→ **Task to carry out**
Word for word, repeat all the entries below, but without the pictures.

(Saved entries)
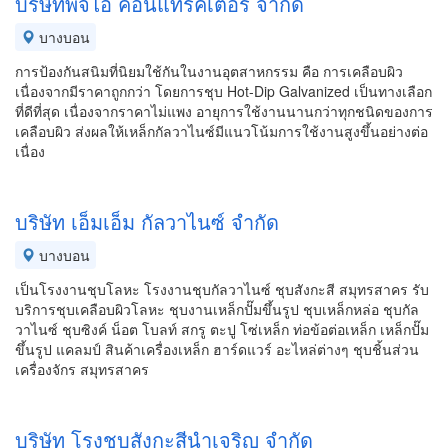
บริษัทพีจีไอ คอนแทรคเตอร์ จำกัด
บางบอน
การป้องกันสนิมที่นิยมใช้กันในงานอุตสาหกรรม คือ การเคลือบผิว
เนื่องจากมีราคาถูกกว่า โดยการชุบ Hot-Dip Galvanized เป็นทางเลือก
ที่ดีที่สุด เนื่องจากราคาไม่แพง อายุการใช้งานนานกว่าทุกชนิดของการ
เคลือบผิว ส่งผลให้เหล็กกัลวาไนซ์มีแนวโน้มการใช้งานสูงขึ้นอย่างต่อ
เนื่อง
บริษัท เอ็มเอ็ม กัลวาไนซ์ จำกัด
บางบอน
เป็นโรงงานชุบโลหะ โรงงานชุบกัลวาไนซ์ ชุบสังกะสี สมุทรสาคร รับ
บริการชุบเคลือบผิวโลหะ ชุบงานเหล็กปั๊มขึ้นรูป ชุบเหล็กหล่อ ชุบกัล
วาไนซ์ ชุบซิงค์ น็อต โบลท์ สกรู ตะปู โซ่เหล็ก ท่อข้อต่อเหล็ก เหล็กปั๊ม
ขึ้นรูป แคลมป์ สินค้าเครื่องเหล็ก ฮาร์ดแวร์ อะไหล่ต่างๆ ชุบชิ้นส่วน
เครื่องจักร สมุทรสาคร
บริษัท โรงชุบสังกะสีนำเจริญ จำกัด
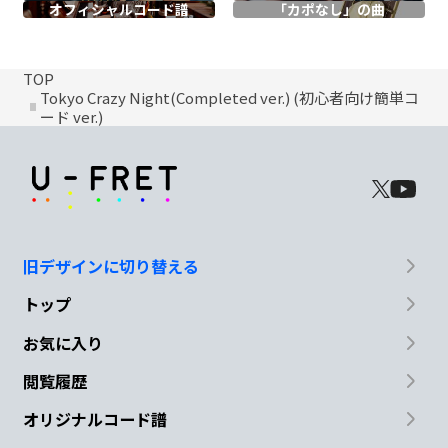
オフィシャル
コード譜
「カポなし」の曲
TOP
Tokyo Crazy Night(Completed ver.) (初心者向け簡単コ
ード ver.)
旧デザインに切り替える
トップ
お気に入り
閲覧履歴
オリジナルコード譜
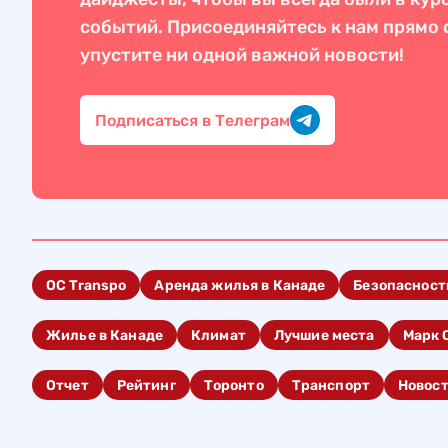
событий. Присоединяйтесь к нам прямо с
упустите ни одной важной новости!
Подписаться в Телеграм
OC Transpo
Аренда жилья в Канаде
Безопасност
Жилье в Канаде
Климат
Лучшие места
Марк 
Отчет
Рейтинг
Торонто
Транспорт
Новос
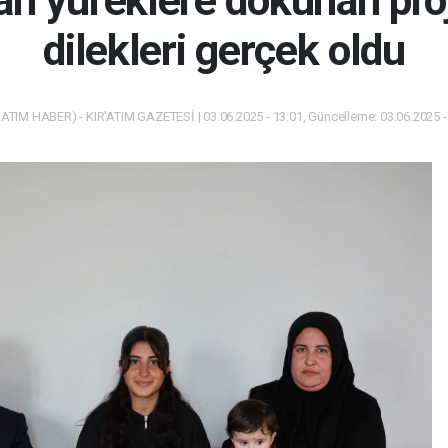
 yüreklere dokunan proje
dilekleri gerçek oldu
ATIM HABER) - KIR'ATIM GAZETESİ | 03.06.2025 - 13:01, Güncelleme: 03.06.2025 -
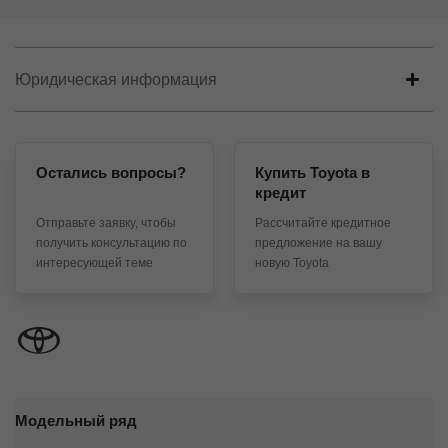
Юридическая информация
Остались вопросы?
Купить Toyota в
кредит
Отправьте заявку, чтобы
Рассчитайте кредитное
получить консультацию по
предложение на вашу
интересующей теме
новую Toyota
Модельный ряд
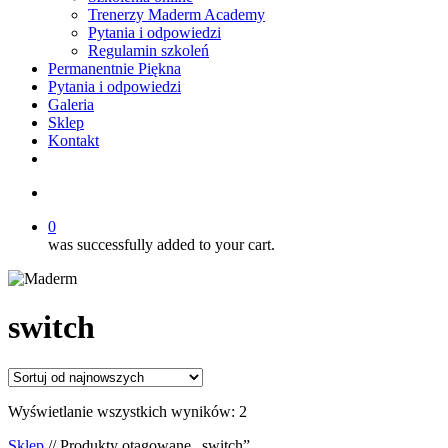
Trenerzy Maderm Academy
Pytania i odpowiedzi
Regulamin szkoleń
Permanentnie Piękna
Pytania i odpowiedzi
Galeria
Sklep
Kontakt
twitter
facebook
youtube
instagram
search
0
was successfully added to your cart.
switch
Posortowane
Wyświetlanie wszystkich wyników: 2
według
Sklep
// Produkty otagowane „switch”
najnowszych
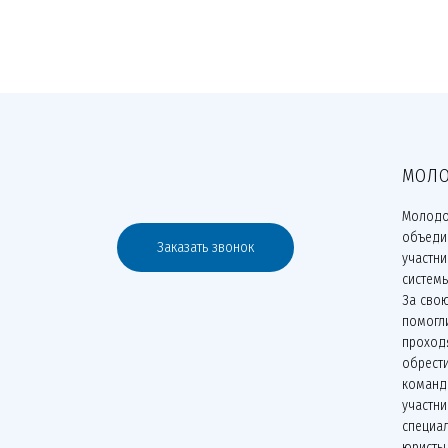
МОЛО
Молодо
объеди
Заказать звонок
участн
систем
За сво
помогли
проходя
обрести
команд
участни
специа
юристы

→ **Task answer**
บริษัทพีจีไอ คอนแทรคเตอร์ จำกัด
บางบอน
การป้องกันสนิมที่นิยมใช้กันในงานอุตสาหกรรม คือ การเคลือบผิว
เนื่องจากมีราคาถูกกว่า โดยการชุบ Hot-Dip Galvanized เป็นทางเลือก
ที่ดีที่สุด เนื่องจากราคาไม่แพง อายุการใช้งานนานกว่าทุกชนิดของการ
เคลือบผิว ส่งผลให้เหล็กกัลวาไนซ์มีแนวโน้มการใช้งานสูงขึ้นอย่างต่อ
เนื่อง
บริษัท เอ็มเอ็ม กัลวาไนซ์ จำกัด
บางบอน
เป็นโรงงานชุบโลหะ โรงงานชุบกัลวาไนซ์ ชุบสังกะสี สมุทรสาคร รับ
บริการชุบเคลือบผิวโลหะ ชุบงานเหล็กปั๊มขึ้นรูป ชุบเหล็กหล่อ ชุบกัล
วาไนซ์ ชุบซิงค์ น็อต โบลท์ สกรู ตะปู โซ่เหล็ก ท่อข้อต่อเหล็ก เหล็กปั๊ม
ขึ้นรูป แคลมป์ สินค้าเครื่องเหล็ก ฮาร์ดแวร์ อะไหล่ต่างๆ ชุบชิ้นส่วน
เครื่องจักร สมุทรสาคร
บริษัท โรงชุบสังกะสีนำเจริญ จำกัด
オフィシャル
コード譜
「カポなし」の曲
TOP
Tokyo Crazy Night(Completed ver.) (初心者向け簡単コ
ード ver.)
旧デザインに切り替える
トップ
お気に入り
閲覧履歴
オリジナルコード譜
событий. Присоединяйтесь к нам прямо с
упустите ни одной важной новости!
Подписаться в Телеграм
OC Transpo
Аренда жилья в Канаде
Безопасност
Жилье в Канаде
Климат
Лучшие места
Марк 
Отчет
Рейтинг
Торонто
Транспорт
Новос
 yüreklere dokunan proje
dilekleri gerçek oldu
ATIM HABER) - KIR'ATIM GAZETESİ | 03.06.2025 - 13:01, Güncelleme: 03.06.2025 -
Юридическая информация
Остались вопросы?
Купить Toyota в
кредит
Отправьте заявку, чтобы
Рассчитайте кредитное
получить консультацию по
предложение на вашу
интересующей теме
новую Toyota
Модельный ряд
Trenerzy Maderm Academy
Pytania i odpowiedzi
Regulamin szkoleń
Permanentnie Piękna
Pytania i odpowiedzi
Galeria
Sklep
Kontakt
twitter
facebook
youtube
instagram
search
0
was successfully added to your cart.
switch
Posortowane
Wyświetlanie wszystkich wyników: 2
według
Sklep
// Produkty otagowane „switch”
najnowszych
МОЛО
Молодо
объеди
Заказать звонок
участн
систем
За сво
помогли
проходя
обрести
команд
участни
специа
юристы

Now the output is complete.